▶ What to work on:
Search the records for the string "name". Copy each line where it occurs.

▶ Provided data:
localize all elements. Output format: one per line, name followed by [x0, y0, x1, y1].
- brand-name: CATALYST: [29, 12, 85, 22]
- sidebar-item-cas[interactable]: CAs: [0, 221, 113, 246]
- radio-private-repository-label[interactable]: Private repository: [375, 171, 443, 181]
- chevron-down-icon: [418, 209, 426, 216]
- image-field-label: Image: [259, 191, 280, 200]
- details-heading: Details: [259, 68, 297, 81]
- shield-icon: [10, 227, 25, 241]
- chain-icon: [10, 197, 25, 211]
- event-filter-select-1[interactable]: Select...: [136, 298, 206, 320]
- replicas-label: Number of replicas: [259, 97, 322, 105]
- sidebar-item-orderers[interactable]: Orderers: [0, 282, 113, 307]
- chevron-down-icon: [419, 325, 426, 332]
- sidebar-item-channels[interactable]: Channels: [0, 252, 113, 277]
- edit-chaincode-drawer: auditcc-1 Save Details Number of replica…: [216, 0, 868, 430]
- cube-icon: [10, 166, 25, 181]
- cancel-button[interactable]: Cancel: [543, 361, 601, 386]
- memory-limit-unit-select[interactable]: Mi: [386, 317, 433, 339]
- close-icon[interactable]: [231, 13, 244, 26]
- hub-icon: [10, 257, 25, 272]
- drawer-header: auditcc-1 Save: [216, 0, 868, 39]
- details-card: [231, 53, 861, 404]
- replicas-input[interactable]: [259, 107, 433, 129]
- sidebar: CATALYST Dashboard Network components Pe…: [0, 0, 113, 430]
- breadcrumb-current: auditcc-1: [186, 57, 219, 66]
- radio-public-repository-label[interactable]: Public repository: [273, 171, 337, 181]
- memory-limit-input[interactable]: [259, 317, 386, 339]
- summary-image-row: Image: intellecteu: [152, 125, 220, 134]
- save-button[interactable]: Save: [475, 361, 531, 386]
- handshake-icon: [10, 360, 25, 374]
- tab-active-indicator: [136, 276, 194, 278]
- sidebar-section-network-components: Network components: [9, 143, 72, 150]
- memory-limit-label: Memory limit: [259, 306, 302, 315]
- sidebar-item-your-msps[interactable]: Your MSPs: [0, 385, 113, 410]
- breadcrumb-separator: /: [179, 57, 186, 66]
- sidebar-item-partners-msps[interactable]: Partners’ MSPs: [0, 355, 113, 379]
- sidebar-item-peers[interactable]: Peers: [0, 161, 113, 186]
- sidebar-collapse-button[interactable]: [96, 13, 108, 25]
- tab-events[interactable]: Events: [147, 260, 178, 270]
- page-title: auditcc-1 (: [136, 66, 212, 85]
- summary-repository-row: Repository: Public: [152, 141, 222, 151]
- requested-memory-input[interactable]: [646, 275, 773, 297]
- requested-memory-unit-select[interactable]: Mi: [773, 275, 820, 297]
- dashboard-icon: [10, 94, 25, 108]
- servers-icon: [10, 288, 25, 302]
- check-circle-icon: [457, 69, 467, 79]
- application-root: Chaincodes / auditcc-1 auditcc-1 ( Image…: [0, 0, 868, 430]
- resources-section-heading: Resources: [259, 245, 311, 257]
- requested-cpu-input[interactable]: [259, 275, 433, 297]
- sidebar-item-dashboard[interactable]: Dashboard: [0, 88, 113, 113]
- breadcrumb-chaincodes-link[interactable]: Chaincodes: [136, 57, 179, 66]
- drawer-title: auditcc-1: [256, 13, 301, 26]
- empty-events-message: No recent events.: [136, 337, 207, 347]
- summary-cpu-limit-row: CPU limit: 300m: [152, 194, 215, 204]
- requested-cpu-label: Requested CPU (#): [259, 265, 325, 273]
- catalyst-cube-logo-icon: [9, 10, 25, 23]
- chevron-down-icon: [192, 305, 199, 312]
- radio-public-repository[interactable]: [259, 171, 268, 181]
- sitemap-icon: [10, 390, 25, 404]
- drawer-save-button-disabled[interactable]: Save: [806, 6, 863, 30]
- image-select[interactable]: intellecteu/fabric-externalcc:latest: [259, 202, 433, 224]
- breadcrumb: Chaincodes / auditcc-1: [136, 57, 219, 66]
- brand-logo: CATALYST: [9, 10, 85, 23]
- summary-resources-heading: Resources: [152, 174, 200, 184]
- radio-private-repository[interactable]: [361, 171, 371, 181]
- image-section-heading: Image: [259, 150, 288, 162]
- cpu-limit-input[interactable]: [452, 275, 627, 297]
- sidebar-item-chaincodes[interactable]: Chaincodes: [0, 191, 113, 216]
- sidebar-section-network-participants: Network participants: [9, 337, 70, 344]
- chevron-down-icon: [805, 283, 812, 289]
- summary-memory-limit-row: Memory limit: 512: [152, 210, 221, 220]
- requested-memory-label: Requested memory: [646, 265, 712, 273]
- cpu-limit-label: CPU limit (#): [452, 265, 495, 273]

==

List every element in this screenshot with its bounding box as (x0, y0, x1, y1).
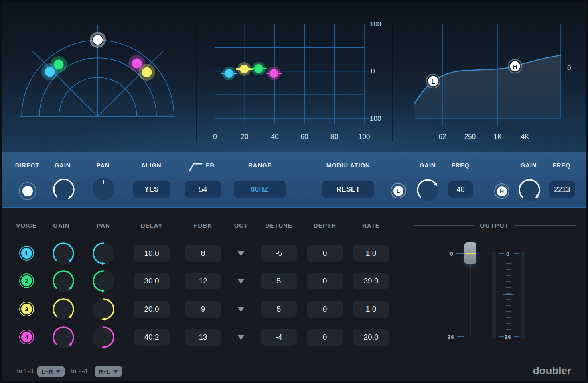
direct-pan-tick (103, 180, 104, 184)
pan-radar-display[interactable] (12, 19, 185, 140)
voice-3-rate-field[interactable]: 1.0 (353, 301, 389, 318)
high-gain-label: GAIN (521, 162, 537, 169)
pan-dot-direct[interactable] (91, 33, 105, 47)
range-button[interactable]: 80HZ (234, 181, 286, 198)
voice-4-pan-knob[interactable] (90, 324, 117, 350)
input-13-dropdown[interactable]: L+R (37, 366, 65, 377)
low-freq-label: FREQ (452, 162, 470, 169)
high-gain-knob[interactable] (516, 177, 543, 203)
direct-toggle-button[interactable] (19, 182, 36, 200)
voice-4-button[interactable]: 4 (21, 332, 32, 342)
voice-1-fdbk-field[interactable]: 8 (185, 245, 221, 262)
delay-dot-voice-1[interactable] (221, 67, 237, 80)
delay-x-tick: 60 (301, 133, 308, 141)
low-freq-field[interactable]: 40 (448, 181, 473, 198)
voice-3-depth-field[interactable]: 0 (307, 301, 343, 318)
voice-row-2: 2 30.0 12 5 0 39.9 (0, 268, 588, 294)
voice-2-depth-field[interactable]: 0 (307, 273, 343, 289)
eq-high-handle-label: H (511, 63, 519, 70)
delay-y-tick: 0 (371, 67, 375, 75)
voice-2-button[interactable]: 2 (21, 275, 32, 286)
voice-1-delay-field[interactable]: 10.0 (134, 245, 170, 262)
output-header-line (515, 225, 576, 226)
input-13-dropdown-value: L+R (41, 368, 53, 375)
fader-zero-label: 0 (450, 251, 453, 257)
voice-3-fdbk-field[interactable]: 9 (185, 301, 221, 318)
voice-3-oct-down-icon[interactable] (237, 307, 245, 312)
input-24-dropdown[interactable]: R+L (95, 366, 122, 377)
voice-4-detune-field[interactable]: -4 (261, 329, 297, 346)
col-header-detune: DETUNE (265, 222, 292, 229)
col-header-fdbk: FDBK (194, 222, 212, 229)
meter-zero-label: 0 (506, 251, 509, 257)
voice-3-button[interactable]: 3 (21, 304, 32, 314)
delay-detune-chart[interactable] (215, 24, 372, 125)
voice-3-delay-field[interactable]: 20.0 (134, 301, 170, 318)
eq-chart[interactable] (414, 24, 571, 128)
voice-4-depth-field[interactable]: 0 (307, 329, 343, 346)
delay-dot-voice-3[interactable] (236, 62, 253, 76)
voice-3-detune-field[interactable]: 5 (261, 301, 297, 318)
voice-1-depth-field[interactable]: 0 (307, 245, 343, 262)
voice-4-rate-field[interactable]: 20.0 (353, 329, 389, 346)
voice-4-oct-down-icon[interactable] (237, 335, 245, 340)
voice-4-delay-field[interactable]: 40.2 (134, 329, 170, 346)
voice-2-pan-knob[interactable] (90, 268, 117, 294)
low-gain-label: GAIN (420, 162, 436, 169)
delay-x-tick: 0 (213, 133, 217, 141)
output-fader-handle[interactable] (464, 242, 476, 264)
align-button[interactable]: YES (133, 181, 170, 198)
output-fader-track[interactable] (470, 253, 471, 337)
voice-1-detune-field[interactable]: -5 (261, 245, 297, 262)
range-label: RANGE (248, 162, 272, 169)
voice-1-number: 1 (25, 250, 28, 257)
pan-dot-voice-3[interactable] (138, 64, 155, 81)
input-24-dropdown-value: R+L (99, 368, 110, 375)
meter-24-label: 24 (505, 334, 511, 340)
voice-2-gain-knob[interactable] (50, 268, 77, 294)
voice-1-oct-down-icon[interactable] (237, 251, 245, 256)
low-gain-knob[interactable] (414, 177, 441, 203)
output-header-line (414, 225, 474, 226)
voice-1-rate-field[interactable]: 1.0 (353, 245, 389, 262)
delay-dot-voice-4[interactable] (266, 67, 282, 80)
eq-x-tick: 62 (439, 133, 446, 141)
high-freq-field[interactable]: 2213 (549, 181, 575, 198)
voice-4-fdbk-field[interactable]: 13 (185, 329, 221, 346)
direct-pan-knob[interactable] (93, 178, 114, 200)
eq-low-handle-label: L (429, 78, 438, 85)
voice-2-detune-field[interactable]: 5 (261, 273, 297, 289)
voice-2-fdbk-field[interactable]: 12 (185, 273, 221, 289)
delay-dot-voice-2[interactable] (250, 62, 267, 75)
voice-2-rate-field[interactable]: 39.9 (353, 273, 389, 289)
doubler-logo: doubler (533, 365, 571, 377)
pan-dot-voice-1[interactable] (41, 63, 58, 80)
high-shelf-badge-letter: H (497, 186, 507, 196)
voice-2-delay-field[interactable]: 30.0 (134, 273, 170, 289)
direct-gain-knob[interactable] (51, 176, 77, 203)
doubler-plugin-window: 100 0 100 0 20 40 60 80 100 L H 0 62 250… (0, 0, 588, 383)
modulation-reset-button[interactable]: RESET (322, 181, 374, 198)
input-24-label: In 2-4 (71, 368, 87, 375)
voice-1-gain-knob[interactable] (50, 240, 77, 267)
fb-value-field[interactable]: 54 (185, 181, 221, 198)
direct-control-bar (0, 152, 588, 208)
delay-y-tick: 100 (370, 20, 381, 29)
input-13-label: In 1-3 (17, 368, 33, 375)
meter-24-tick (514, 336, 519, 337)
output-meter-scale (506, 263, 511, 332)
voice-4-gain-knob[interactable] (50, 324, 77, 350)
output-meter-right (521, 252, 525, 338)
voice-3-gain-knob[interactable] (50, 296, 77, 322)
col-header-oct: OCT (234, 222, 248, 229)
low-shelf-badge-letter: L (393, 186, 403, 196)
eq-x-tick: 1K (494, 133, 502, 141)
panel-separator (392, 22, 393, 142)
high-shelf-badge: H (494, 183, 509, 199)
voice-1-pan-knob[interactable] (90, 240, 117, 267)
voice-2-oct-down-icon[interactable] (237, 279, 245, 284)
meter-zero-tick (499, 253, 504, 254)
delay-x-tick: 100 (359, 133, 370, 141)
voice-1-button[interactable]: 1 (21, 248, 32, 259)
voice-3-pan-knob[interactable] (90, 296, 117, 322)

▶ Answer below:
localize all elements. Output format: one per line, name followed by [x0, y0, x1, y1].
- brand-name: CATALYST: [29, 12, 85, 22]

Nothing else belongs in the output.